Relation To Min-max Theorems
In all graphs, the clique number provides a lower bound for the chromatic number, as all vertices in a clique must be assigned distinct colors in any proper coloring. The perfect graphs are those for which this lower bound is tight, not just in the graph itself but in all of its induced subgraphs. For graphs that are not perfect, the chromatic number and clique number can differ; for instance, a cycle of length five requires three colors in any proper coloring but its largest clique has size two.

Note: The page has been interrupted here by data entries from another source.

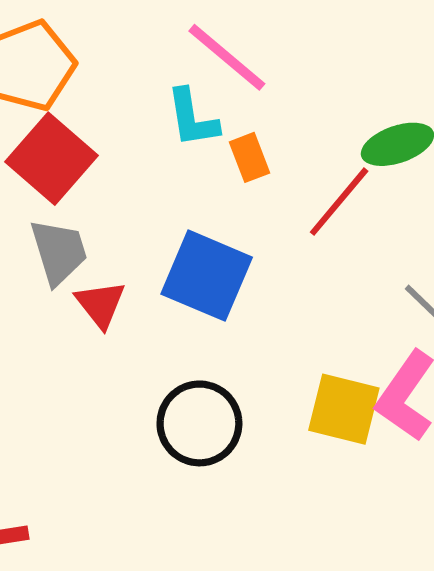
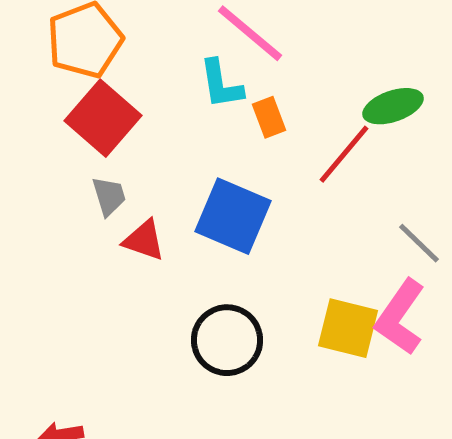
gray trapezoid: (59, 252) -> (109, 196), size x0.7
red triangle: (100, 304) -> (144, 240), turned -33

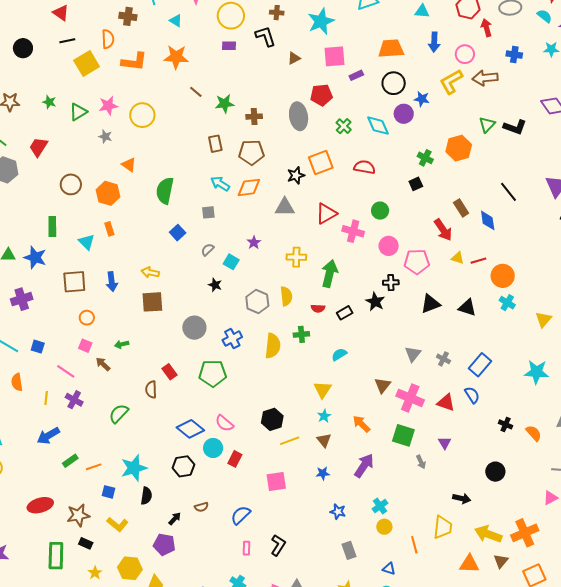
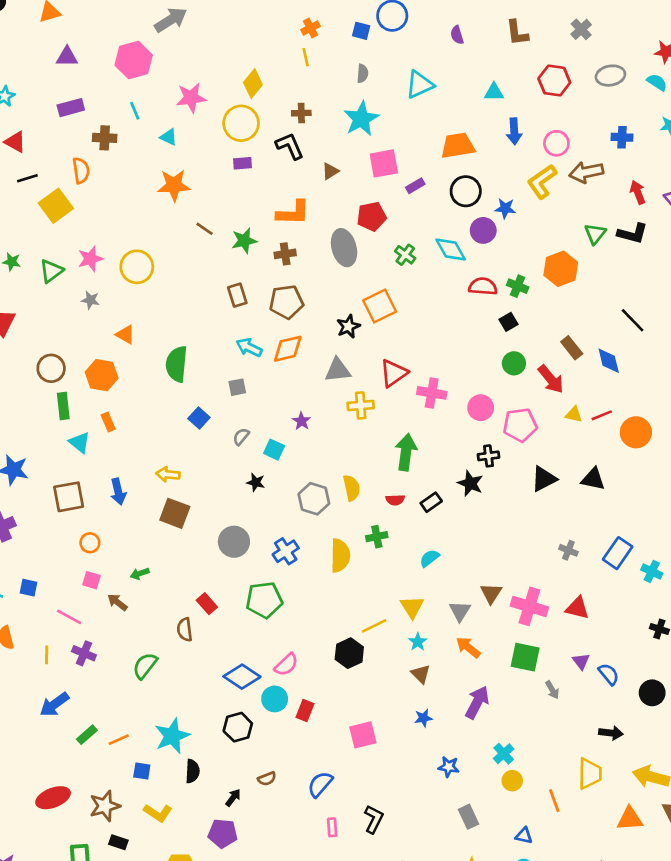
red arrow: (486, 28) -> (638, 192), moved
orange L-shape: (134, 62) -> (293, 213), moved
red semicircle: (365, 167) -> (483, 286), moved
green circle: (380, 211) -> (514, 363), moved
green rectangle: (52, 226) -> (63, 406), moved
yellow cross: (296, 257) -> (361, 405), moved
brown square: (152, 302) -> (175, 513), turned 30
cyan cross: (507, 303) -> (652, 571), moved
gray triangle: (413, 354) -> (460, 611), moved
blue semicircle: (472, 395) -> (609, 674), moved
pink semicircle: (224, 423) -> (286, 665), turned -78
yellow line: (290, 441) -> (374, 626), moved

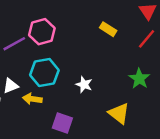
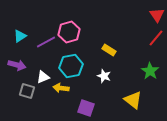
yellow rectangle: (108, 29) -> (109, 50), moved

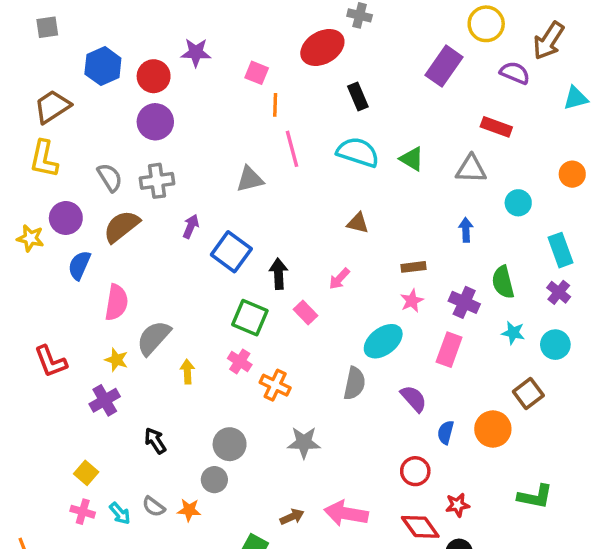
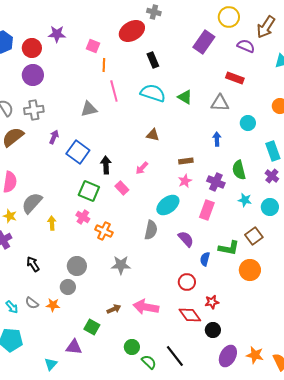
orange circle: (493, 429) -> (250, 270), moved
green L-shape: (535, 497) -> (229, 248), moved

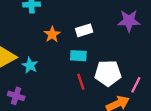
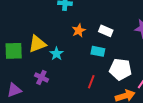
white rectangle: (84, 30) -> (106, 31), turned 32
red line: (81, 82) -> (91, 82), moved, turned 32

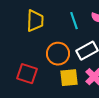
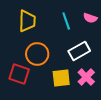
orange circle: (58, 54) -> (37, 54), moved

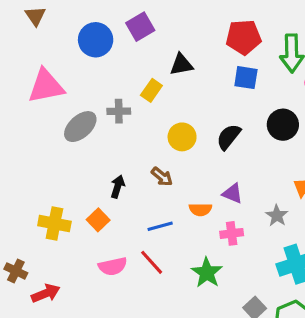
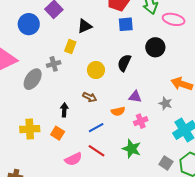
yellow cross: (54, 223) -> (30, 129), moved

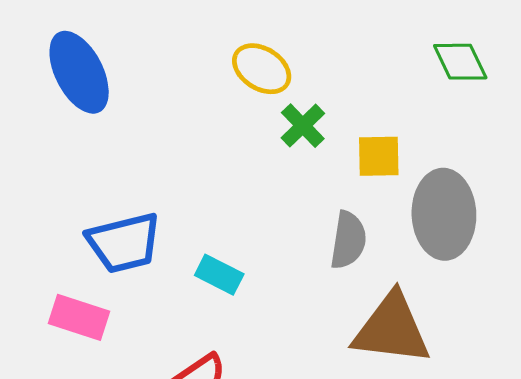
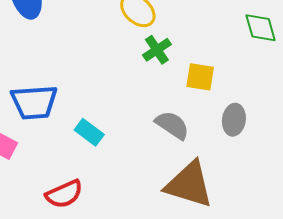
gray ellipse: (444, 214) -> (234, 120), size x0.6
gray semicircle: (348, 240) -> (172, 125), turned -75

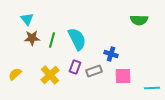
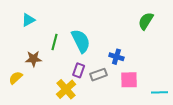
cyan triangle: (27, 19) -> (28, 20), turned 40
green semicircle: (139, 20) -> (146, 21), turned 120
brown star: (32, 38) -> (33, 59), moved
yellow cross: (50, 75) -> (66, 89), moved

A proof that a class of graphs is perfect can be seen as a min-max theorem: the minimum number of colors needed for these graphs equals the maximum size of a clique. Many important min-max theorems in combinatorics can be expressed in these terms. For instance, Dilworth's theorem states that the minimum number of chains in a partition of a partially ordered set into chains equals the maximum size of an antichain, and can be rephrased as stating that the complements of comparability graphs are perfect. Mirsky's theorem states that the minimum number of antichains into a partition into antichains equals the maximum size of a chain, and corresponds in the same way to the perfection of comparability graphs.
The perfection of permutation graphs is equivalent to the statement that, in every sequence of ordered elements, the length of the longest decreasing subsequence equals the minimum number of sequences in a partition into increasing subsequences. The Erdős–Szekeres theorem is an easy consequence of this statement.
König's theorem in graph theory states that a minimum vertex cover in a bipartite graph corresponds to a maximum matching, and vice versa; it can be interpreted as the perfection of the complements of bipartite graphs. Another theorem about bipartite graphs, that their chromatic index equals their maximum degree, is equivalent to the perfection of the line graphs of bipartite graphs.